魔法少女リリカルなのは~ある転生者の新たな世界~ 作:メガネ
対峙したのは数秒、喉元を狙い突き出された槍を右手に持っているナイフで受け流し外にそらす。
そしてそのまま懐に潜り掌底を打込む―――が奴の白い左腕で防がれた。
ならばとその腕を掴み上に払いのけさせて、ガラ空きの胴に蹴りを繰り出すがこれも後ろに飛ばれ空振りに終わった。
それどころか距離を開けられ相手の間合いになってしまった。
「それで良く見えるよな……っ」
休む間もなく相手に距離を詰められて繰り出させる。体を捻り躱す、それにさっき穂先が横になっていたし次は―――
――ブゥン!!
予想通り払い。薙ぎ払う槍の柄を掴みこちらに引き寄せ槍を脇に抱え込む。狙いは槍を持つ手。
「まずは手だ――」
振り上げた膝と振り下ろした肘で相手の持ち手を挟む様に潰しにかかる。
――ゴシャッ!!
返って来た感触は潰れた物では無く頑強で硬質な物……
潰したと思った手は傷1つついていなかった。それどころか、持ち手を放すなりずらすなりして回避方法はいくらでもあった。
なのに相手は微動だにせずこれを受け切った。
効かないと分り即座に槍を離すと。相手は再び攻撃を繰り出して来た。
繰り出される突きと払い……それに織り交ぜられた石突での攻撃、体捌き、フェイント―――
「魔導師―――いや騎士か?にしては大した物だな」
だがそれでも遅れを取る理由にはならない。ナイフ受け流し防御、最小限の動きで回避。
先程の犬とは比べ物にならない程の戦闘スキル。自分に優位な間合いを持ち込む運びは素人では無い……明らかに訓練された動きだ。
中に人間が入っているのか?……だとしたら少し厄介だな。
人間であれば顔を見て動きが予測できるがプレートで全身覆われていて見えないし金的や内臓を狙うもプレートに完全防備されてる……さっきの掌底と肘と膝の同時の感じから強度は折り紙つきだな。
「だったら……」
振り下ろされた槍を寸前で止まる事で避け、その槍を踏みつける。
「中身はどうだ―――」
それを踏みつけたまま跳び上がりその勢いのまま相手の顎を蹴りあげる。
――ゴシャッ!!!
そしていくら頑丈でも人間に有効な場所の顎を蹴り上げる。更に体を捻り空中のまま後ろ回し蹴りでこめかみを蹴り飛ばした。

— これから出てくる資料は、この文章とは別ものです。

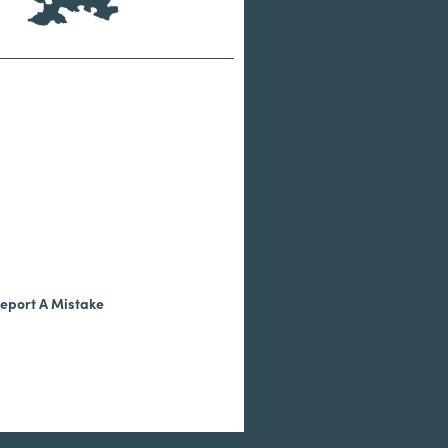
eport A Mistake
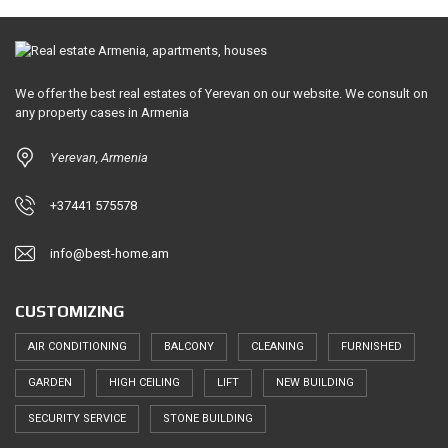
We offer the best real estates of Yerevan on our website. We consult on
any property cases in Armenia
Yerevan, Armenia
+37441 575578
info@best-home.am
CUSTOMIZING
AIR CONDITIONING
BALCONY
CLEANING
FURNISHED
GARDEN
HIGH CEILING
LIFT
NEW BUILDING
SECURITY SERVICE
STONE BUILDING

飛ばされた相手は廃棄されていたスクラップの山に衝突。長い時間廃れていたので埃などが舞い上がり煙として立ち込めた。
「いくら頑丈な奴でも脳を揺すられれば動けない―――」
――ゴゥッ!!!
「―――の筈なんだが」
相手は怯む事無く煙から天井高く飛び出した。そいつが槍を掲げると槍からカートリッジが1発吐き出され、数回槍を回して遠心力を乗せた一撃がそのまま振り下ろされる……
「こうなったら……やばい」
受け止めてカウンターを狙ったが、穂先に帯びる魔力の高さに危険を察知して後ろへ大きく跳んだ。
――ドォォォォォォォォォォォォォォン!!!!
振り下ろされた槍は爆音と共に瓦礫を吹き飛ばし穂先を起点として前方に広がる様に地面が大きく抉れていた。
≪何あれ?!………シグナムみたい!!≫
「カートリッジを使っていた。魔力を高密度に武器に付与し打撃として撃ち込むベルカ式術者の基礎にして奥義ともいえる技法……魔法も使えるのか」
だとしたら………思わぬ収穫だな、記録させて正解だった。
現状分っているのはこの人型もさっきの犬と同じ造りだろうな……此処に居るし。死体を使っているとするなら犬同様に腐臭がする筈だが……あのプレートが関係しているのか?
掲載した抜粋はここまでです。